WORK INSTRUCTIONS ▸ Among the lines of the records, please find those that contain the word "такси" and copy them.

Collection entries
-------------------------
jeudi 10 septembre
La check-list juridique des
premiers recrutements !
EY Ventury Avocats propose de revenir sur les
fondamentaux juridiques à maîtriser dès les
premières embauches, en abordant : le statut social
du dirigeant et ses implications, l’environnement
-------------------------
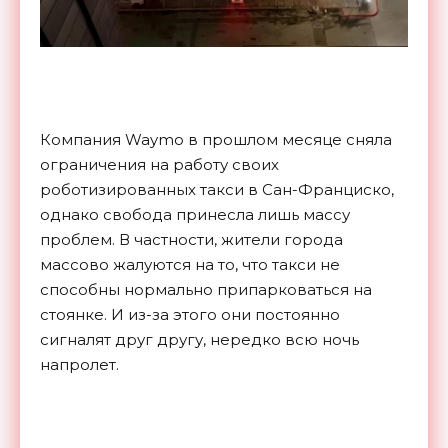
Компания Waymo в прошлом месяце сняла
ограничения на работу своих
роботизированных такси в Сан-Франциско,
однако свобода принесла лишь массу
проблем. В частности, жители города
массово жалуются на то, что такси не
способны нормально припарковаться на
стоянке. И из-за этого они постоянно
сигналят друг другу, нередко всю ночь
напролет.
-------------------------
ANSWER BOX ▸
роботизированных такси в Сан-Франциско,
массово жалуются на то, что такси не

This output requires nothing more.